Quebec court gives green light to frame-up trial of
rail worker

 
BY JOHN STEELE
MONTREAL — Quebec Superior Court Justice Gaétan Dumas at a June 22 hearing refused to dismiss charges against locomotive engineer Tom Harding, framed up for the explosion of a runaway train in downtown Lac-Mégantic, Quebec, on July 6, 2013.

For the first time, prosecutors finally spelled out the details of their allegations against Harding and train controller Richard Labrie, two years after they were both charged with 47 counts of criminal negligence causing death, one count for each of the people who died. The two are members of United Steelworkers Local 1976. Former Montreal, Maine and Atlantic Railway official Jean Demaitre faces similar charges. The case is expected to go to trial sometime in 2017.

The railway was also initially charged with criminal negligence. During the hearing the lawyer for the now bankrupt company, whose assets have been sold off, asked to be excused from the case saying he is not receiving clear direction.

The “petition to quash” by Harding’s attorney Thomas Walsh said that the prosecutor has repeatedly denied Harding access to information needed for his defense. “For three years the actions of the [prosecutor] guarantees that there will not be a fair trial,” Walsh said at the hearing.

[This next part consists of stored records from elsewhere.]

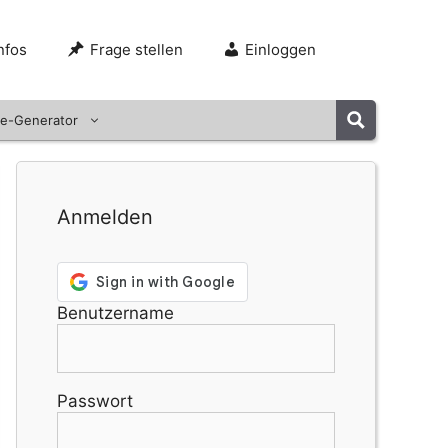
nfos
Frage stellen
Einloggen
e-Generator
Anmelden
Benutzername
Passwort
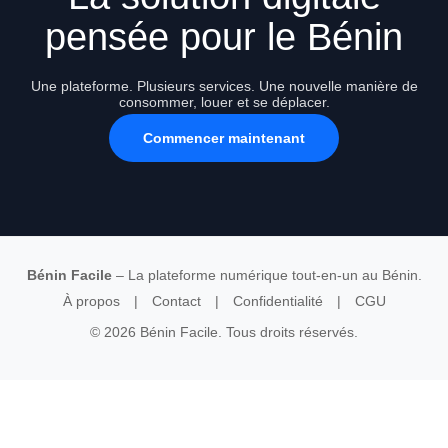
pensée pour le Bénin
Une plateforme. Plusieurs services. Une nouvelle manière de
consommer, louer et se déplacer.
Commencer maintenant
Bénin Facile
– La plateforme numérique tout-en-un au Bénin.
À propos
|
Contact
|
Confidentialité
|
CGU
© 2026 Bénin Facile. Tous droits réservés.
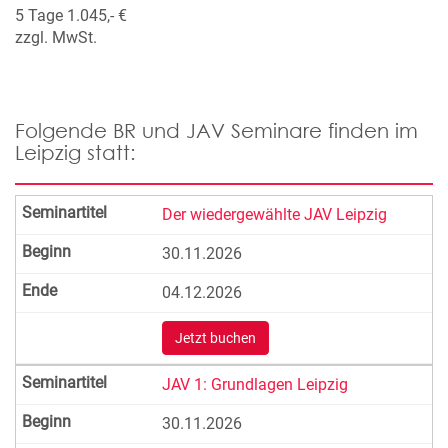
5 Tage 1.045,- €
zzgl. MwSt.
Folgende BR und JAV Seminare finden im
Leipzig statt:
Der wiedergewählte JAV Leipzig
30.11.2026
04.12.2026
Jetzt buchen
JAV 1: Grundlagen Leipzig
30.11.2026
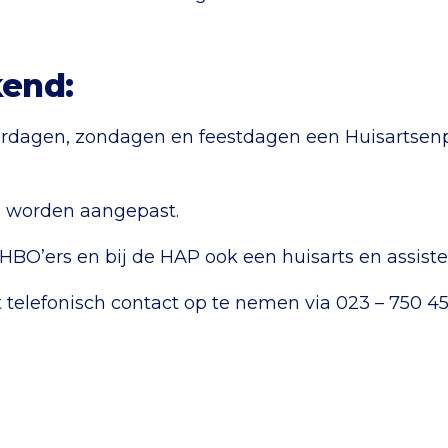
kend:
aterdagen, zondagen en feestdagen een Huisartse
n worden aangepast.
HBO’ers en bij de HAP ook een huisarts en assist
t telefonisch contact op te nemen via 023 – 750 45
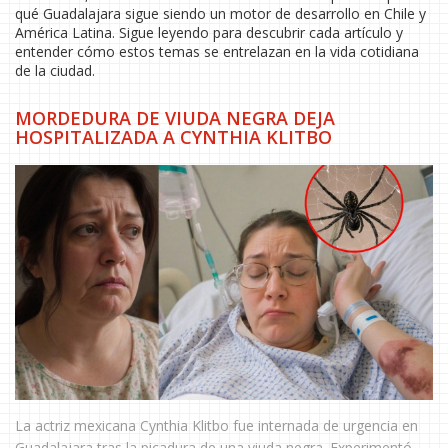
qué Guadalajara sigue siendo un motor de desarrollo en Chile y
América Latina. Sigue leyendo para descubrir cada artículo y
entender cómo estos temas se entrelazan en la vida cotidiana
de la ciudad.
MORDEDURA DE VIUDA NEGRA DEJA
HOSPITALIZADA A CYNTHIA KLITBO
La actriz mexicana Cynthia Klitbo fue internada de urgencia en
Guadalajara tras la picadura de una viuda negra. Experimentó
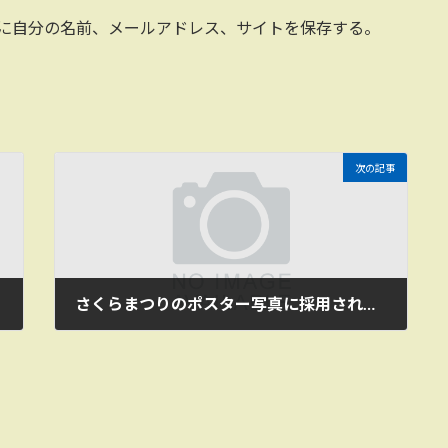
に自分の名前、メールアドレス、サイトを保存する。
次の記事
さくらまつりのポスター写真に採用されました
2022年3月1日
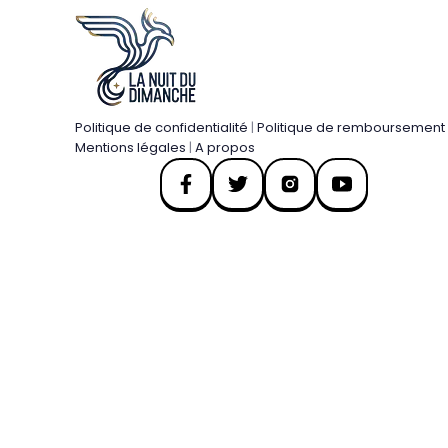
Politique de confidentialité
|
Politique de remboursement
Mentions légales
|
A propos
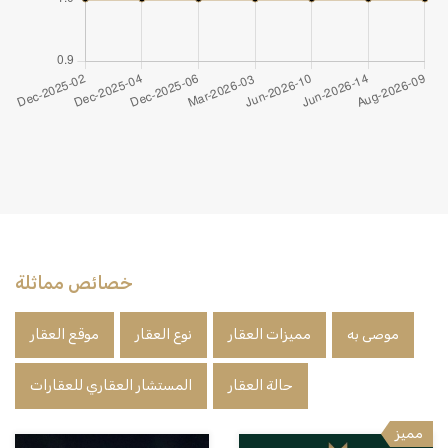
خصائص مماثلة
موصى به
مميزات العقار
نوع العقار
موقع العقار
حالة العقار
المستشار العقاري للعقارات
مميز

The night of the disaster, Harding — the only crew member because the government’s Transport Canada agency allowed the railroad to run oil trains with a one-person crew — carried out the company’s procedures he had been following for years. After his 12-hour shift Harding parked the train on an inclined track seven miles from Lac-Mégantic, left the lead engine running to power its air brakes, set hand brakes on seven cars and took a cab to a hotel in Lac-Mégantic.

A fire started in the engine after Harding left. When the firefighters put it out they shut down the engine — and the air brakes began bleeding out. When called by the train dispatcher about the fire Harding offered to go check the equipment. He was told to go back to sleep, that everything was in hand. Unknown to Harding a track manager without knowledge of engines had been sent to check things out.

Later he was awoken by the explosion. He helped firefighters uncouple and move other tanker cars that could have exploded. Many in Lac-Mégantic consider him a hero.

The prosecution’s just released “Theory of the Case” lists the specific basis for the charges. It alleges that Harding did not set enough hand brakes; he relied only on the locomotive air brakes despite the dangerous cargo, and did not conduct a required brake test; and after learning the engine had been shut down he did not inform his superiors that the train was not secure without the air brakes, or return to verify the stability of the train after a fire on the engine was put out.

According to a Transportation Safety Board report on the disaster, even if Harding had set hand brakes on nine tanker cars, as suggested in the company rule book, the train would have still rolled because at least 17 were needed.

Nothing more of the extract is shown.